Все дело в том как ты сам относишься к тому что нужно сказать.Если считаешь что сказать НУЖНО--говори! Если можно и не говорить--т.е. это  не очень важно--то твоё дело!

----------


## Asteriks

> Все дело в том как ты сам относишься к тому что нужно сказать. Если считаешь что сказать НУЖНО--говори! Если можно и не говорить--т.е. это  не очень важно--то твоё дело!


Ты прав и не прав. Считаешь важным - говори. Вроде верно. А как скажется это на том, кому предназначена твоя правда? 
Порассуждаем. Правда может быть за "правое дело" - тут не всякий осмелиться начальству или кому-то важному боссу правду рубануть, кто-то спрячется за спину других правдолюбов. Потому что правду не любят и она наказуема.
А правда в приватной жизни? Оберегая близких, правду иногда лучше не говорить. У меня не всегда получается. И считаю это плохой чертой. Не могу в себе держать эту самую правду, не умею быть хранилищем без выхода. Правда, детские тайны от их отца скрываю неплохо.)

----------


## BiZ111

Всегда был тактичным. Будь то телефонный звонок в 4 утра, всегда собирался, одевался, советовал-выслушивал-рассказывал, или просьба. Вот такой я добрый, бескорыстный и открытый  Не жалею себя, а стоило бы начать уже

----------


## Irina

> Потому что правду не любят и она наказуема.


Вот это точно. Кто ж её любит. Вот в этом случае принцип "лучше сделать и пожалеть, чем не сделать и жалеть всю жизнь" работает с точностью наоборот.

----------


## Asteriks

Я долго соблюдала тактичность по отношению к своим знакомым, пока на голову не сели. Хотят правды, а когда её получают, начинают обижаться и оправдываться.

----------


## Irina

> Хотят правды, а когда её получают, начинают обижаться и оправдываться.

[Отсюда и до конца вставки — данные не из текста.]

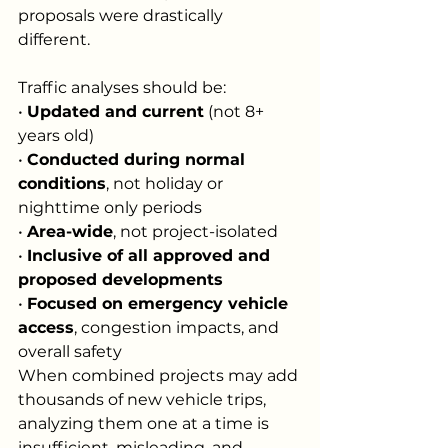
proposals were drastically 
different. 
Traffic analyses should be:
• 
Updated and current
 (not 8+ 
years old)
• 
Conducted during normal 
conditions
, not holiday or 
nighttime only periods
• 
Area-wide
, not project-isolated
• 
Inclusive of all approved and 
proposed developments
• 
Focused on emergency vehicle 
access
, congestion impacts, and 
overall safety
When combined projects may add 
thousands of new vehicle trips, 
analyzing them one at a time is 
insufficient, misleading, and 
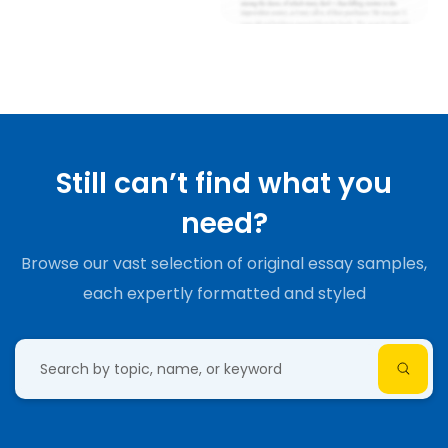
Still can’t find what you
need?
Browse our vast selection of original essay samples,
each expertly formatted and styled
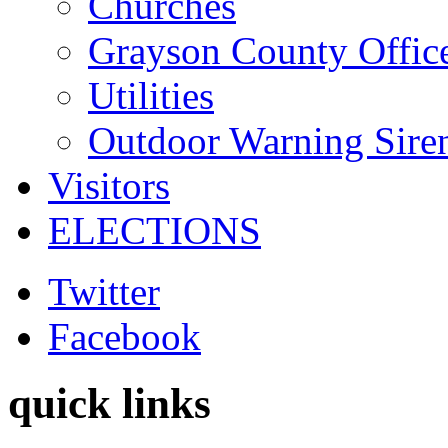
Churches
Grayson County Offic
Utilities
Outdoor Warning Sire
Visitors
ELECTIONS
Twitter
Facebook
quick links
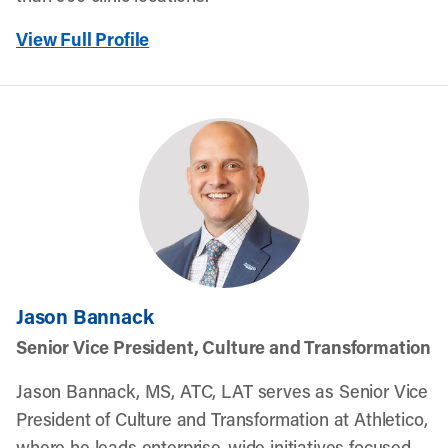
View Full Profile
Jason Bannack
Senior Vice President, Culture and Transformation
Jason Bannack, MS, ATC, LAT serves as Senior Vice
President of Culture and Transformation at Athletico,
where he leads enterprise-wide initiatives focused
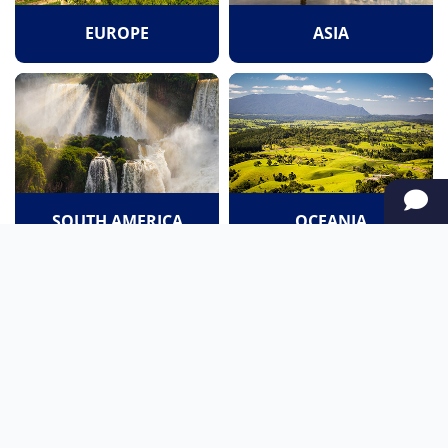
EUROPE
ASIA
SOUTH AMERICA
OCEANIA
NORTH AMERICA
AFRICA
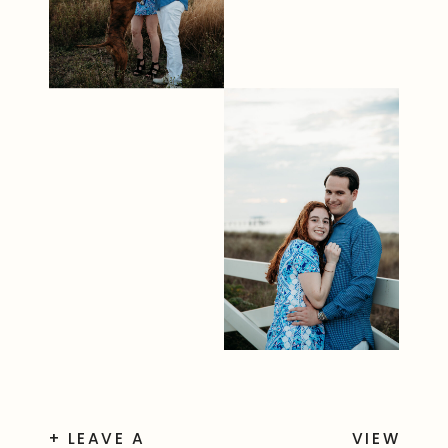
+ LEAVE A
VIEW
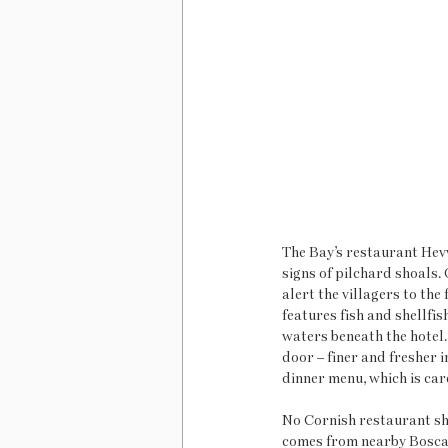
The Bay’s restaurant Hevva
signs of pilchard shoals.
alert the villagers to the
features fish and shellfis
waters beneath the hotel.
door – finer and fresher i
dinner menu, which is car
No Cornish restaurant sho
comes from nearby Boscar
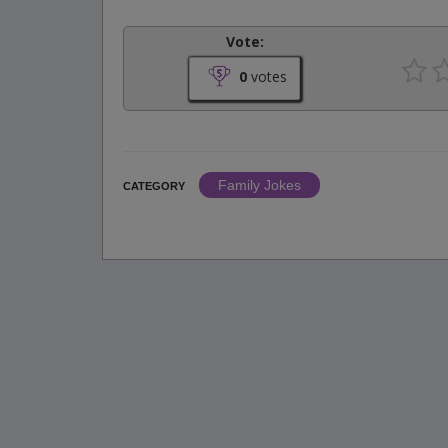
Vote:
0
votes
Family Jokes
CATEGORY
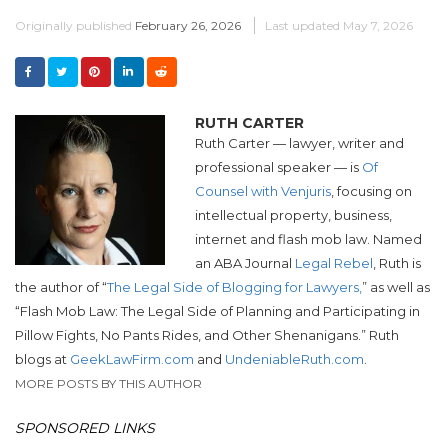
Originally published
February 26, 2026
Last updated
May 7, 2026
RUTH CARTER
Ruth Carter — lawyer, writer and
professional speaker — is
Of
Counsel with Venjuris
, focusing on
intellectual property, business,
internet and flash mob law. Named
an ABA Journal
Legal Rebel
, Ruth is
the author of “
The Legal Side of Blogging for Lawyers,
” as well as
“Flash Mob Law: The Legal Side of Planning and Participating in
Pillow Fights, No Pants Rides, and Other Shenanigans.”
Ruth
blogs at
GeekLawFirm.com
and
UndeniableRuth.com
.
MORE POSTS BY THIS AUTHOR
SPONSORED LINKS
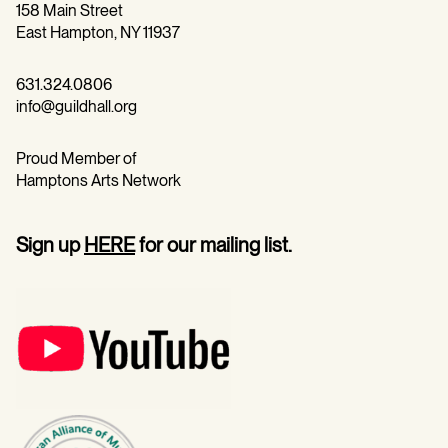
158 Main Street
East Hampton, NY 11937
631.324.0806
info@guildhall.org
Proud Member of
Hamptons Arts Network
Sign up
HERE
for our mailing list.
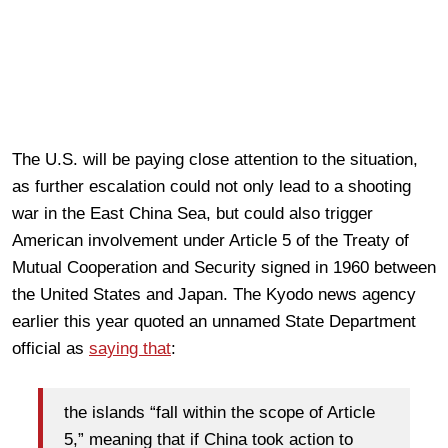
The U.S. will be paying close attention to the situation,
as further escalation could not only lead to a shooting
war in the East China Sea, but could also trigger
American involvement under Article 5 of the Treaty of
Mutual Cooperation and Security signed in 1960 between
the United States and Japan. The Kyodo news agency
earlier this year quoted an unnamed State Department
official as
saying that
:
the islands “fall within the scope of Article
5,” meaning that if China took action to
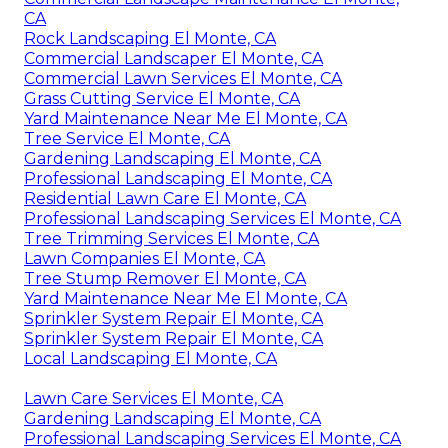
CA
Rock Landscaping El Monte, CA
Commercial Landscaper El Monte, CA
Commercial Lawn Services El Monte, CA
Grass Cutting Service El Monte, CA
Yard Maintenance Near Me El Monte, CA
Tree Service El Monte, CA
Gardening Landscaping El Monte, CA
Professional Landscaping El Monte, CA
Residential Lawn Care El Monte, CA
Professional Landscaping Services El Monte, CA
Tree Trimming Services El Monte, CA
Lawn Companies El Monte, CA
Tree Stump Remover El Monte, CA
Yard Maintenance Near Me El Monte, CA
Sprinkler System Repair El Monte, CA
Sprinkler System Repair El Monte, CA
Local Landscaping El Monte, CA
Lawn Care Services El Monte, CA
Gardening Landscaping El Monte, CA
Professional Landscaping Services El Monte, CA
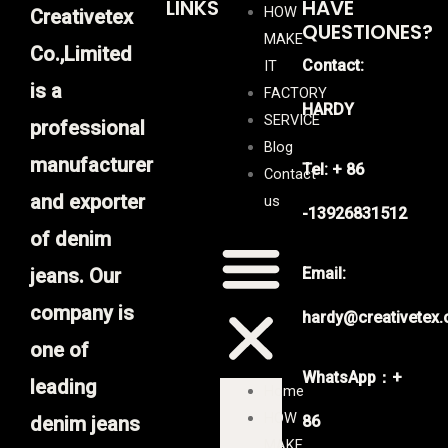
LINKS
HAVE
HOW
Creativetex
QUESTIONES?
MAKE
Co.,Limited
Contact:
IT
is a
FACTORY
HARDY
SERVICE
professional
Blog
manufacturer
Tel: + 86
Contact
and exporter
us
-13926831512
of denim
jeans. Our
Email:
company is
hardy@creativetex
one of
WhatsApp：+
leading
Home
HOW
denim jeans
86
MAKE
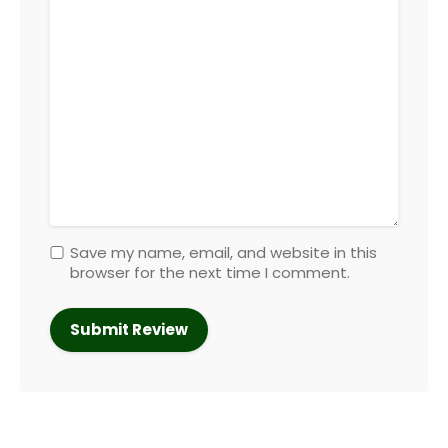
Save my name, email, and website in this
browser for the next time I comment.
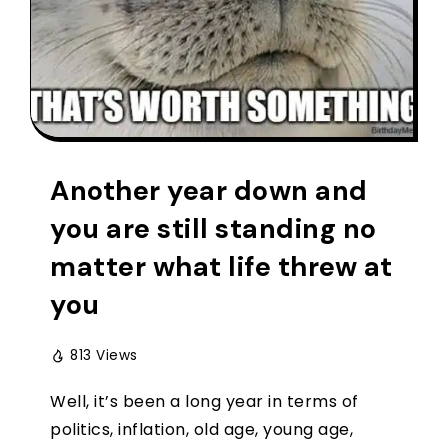
Another year down and
you are still standing no
matter what life threw at
you
813 Views
Well, it’s been a long year in terms of
politics, inflation, old age, young age,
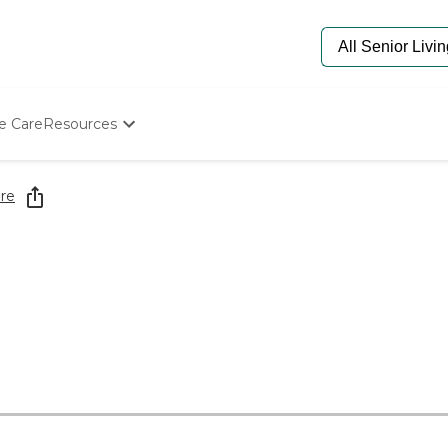
e Care
Resources
Determine Appropriate Senior Care
Starting The Conversation
re
How To Find Senior Living
Paying For Senior Care
Frequently Asked Questions
Our Experts
Senior Care Quiz
Budget Calculator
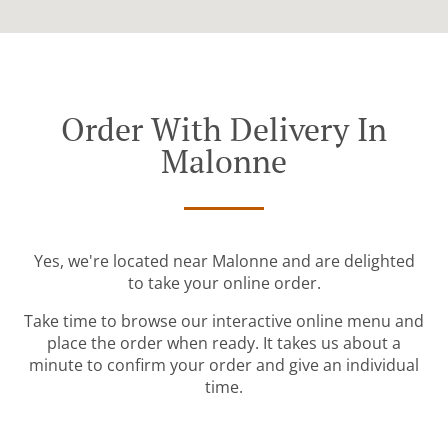
Order With Delivery In
Malonne
Yes, we're located near Malonne and are delighted
to take your online order.
Take time to browse our interactive online menu and
place the order when ready. It takes us about a
minute to confirm your order and give an individual
time.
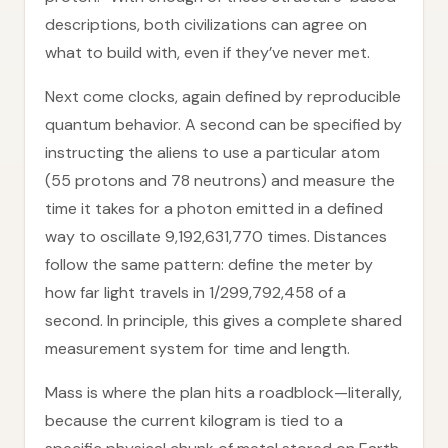
descriptions, both civilizations can agree on
what to build with, even if they’ve never met.
Next come clocks, again defined by reproducible
quantum behavior. A second can be specified by
instructing the aliens to use a particular atom
(55 protons and 78 neutrons) and measure the
time it takes for a photon emitted in a defined
way to oscillate 9,192,631,770 times. Distances
follow the same pattern: define the meter by
how far light travels in 1/299,792,458 of a
second. In principle, this gives a complete shared
measurement system for time and length.
Mass is where the plan hits a roadblock—literally,
because the current kilogram is tied to a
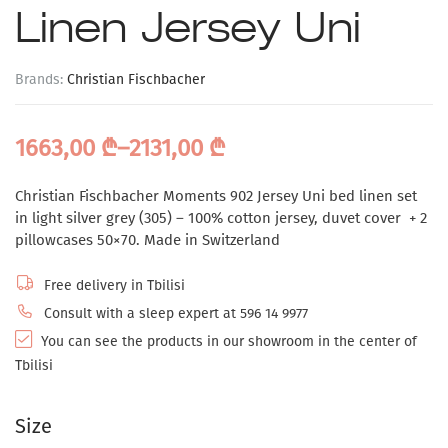
Linen Jersey Uni
Brands:
Christian Fischbacher
1663,00
₾
–
2131,00
₾
Christian Fischbacher Moments 902 Jersey Uni bed linen set
in light silver grey (305) – 100% cotton jersey, duvet cover + 2
pillowcases 50×70. Made in Switzerland
Free delivery in Tbilisi
Consult with a sleep expert at 596 14 9977
You can see the products in our showroom in the center of
Tbilisi
Size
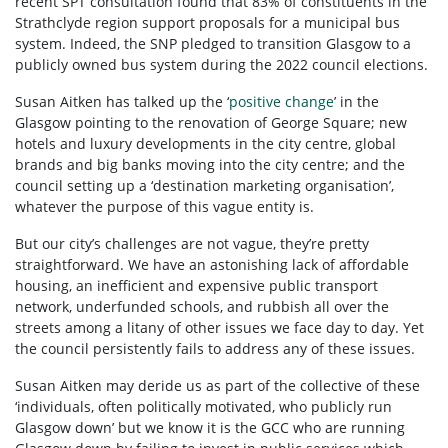
recent SPT consultation found that 83% of constituents in the
Strathclyde region support proposals for a municipal bus
system. Indeed, the SNP pledged to transition Glasgow to a
publicly owned bus system during the 2022 council elections.
Susan Aitken has talked up the ‘
positive change
’ in the
Glasgow pointing to the renovation of George Square; new
hotels and luxury developments in the city centre, global
brands and big banks moving into the city centre; and the
council setting up a ‘destination marketing organisation’,
whatever the purpose of this vague entity is.
But our city’s challenges are not vague, they’re pretty
straightforward. We have an astonishing lack of affordable
housing, an inefficient and expensive public transport
network, underfunded schools, and rubbish all over the
streets among a litany of other issues we face day to day. Yet
the council persistently fails to address any of these issues.
Susan Aitken may deride us as part of the collective of these
‘individuals, often politically motivated, who publicly run
Glasgow down’ but we know it is the GCC who are running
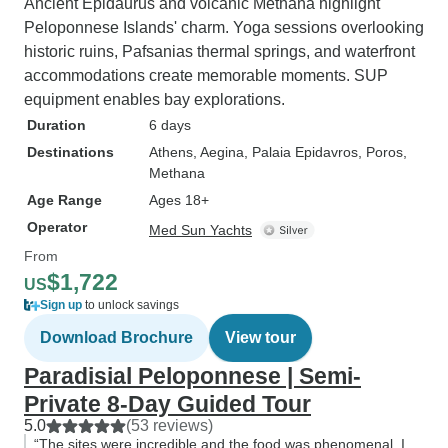
Ancient Epidaurus and volcanic Methana highlight
Peloponnese Islands' charm. Yoga sessions overlooking
historic ruins, Pafsanias thermal springs, and waterfront
accommodations create memorable moments. SUP
equipment enables bay explorations.
Duration
6 days
Destinations
Athens
, Aegina
, Palaia Epidavros
, Poros
,
Methana
Age Range
Ages 18+
Operator
Med Sun Yachts
From
$1,722
US
Sign up
to unlock savings
Download Brochure
View tour
Paradisial Peloponnese | Semi-
Private 8-Day Guided Tour
5.0
(53 reviews)
“The sites were incredible and the food was phenomenal. I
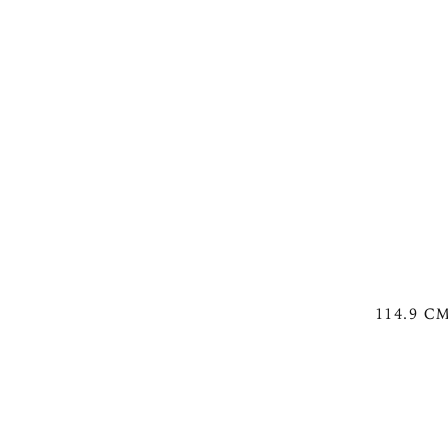
114.9 C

Редкий случай. Обычно в таких случаях доходит в лучшем случае до крика, а то и того хуже.

----------


## Irina

*Cлова соединяют нас, но они же и…*
Одна моя коллега сказала вошедшей подруге: «Ты плохо выглядишь! Откуда мешки под глазами? Как всегда не спала. Своего любезного дожидалась…» Мне от ее слов стало не по себе, а вошедшая женщина (лет около 40), к которой были обращены слова, покрылась бурыми пятнами. Едва за ней закрылась дверь, как вездесущая коллега произнесла, обернувшись ко мне: «Я привыкла всегда говорить правду. Но, видишь, это не всем у нас нравится».

От этих слов меня «понесло», и я, путаясь в словах, негромко процедила: «Твой муженек, которого ты пристроила к нам, не понимает элементарных вещей. Вот вчера испортил авторский материал. Ему видите ли показалось, что о стройке надо рассказывать более интересно… что нет спецтерминов…» Коллега подскочила как ужаленная и, чтобы не остаться в накладе, визгливо проговорила: «Что вы за люди! Обязательно настроение испортить надо! Он же еще неопытный».
Мы с ней никогда подругами не были, но поскольку сидим в одном отделе и делаем общее дело, отношения стараемся поддерживать. Но тут, после небольшого «пинг-понга» говорить даже о деле расхотелось. А все из-за ее дурацкого желания всегда говорить правду…

Однажды мне пришлось идти к начальнику на обычное недельное собрание. Все руководители отделов отчитывались о работе. Говорили четко, складно, кое-что привирали, но немного. Когда дошли очередь до сотрудницы, которая числилась у нас, как говорят, «от года неделя, она не стала повторять своих предшественников. Напротив, приготовила вопросы начальству, которые всех давно интересовали. Они касались транспорта, работы техников, загрузки студий и т.д. Начальник был недоволен. Коллеги шептали: «Зачем, она это затеяла? Теперь он давить на всех начнет».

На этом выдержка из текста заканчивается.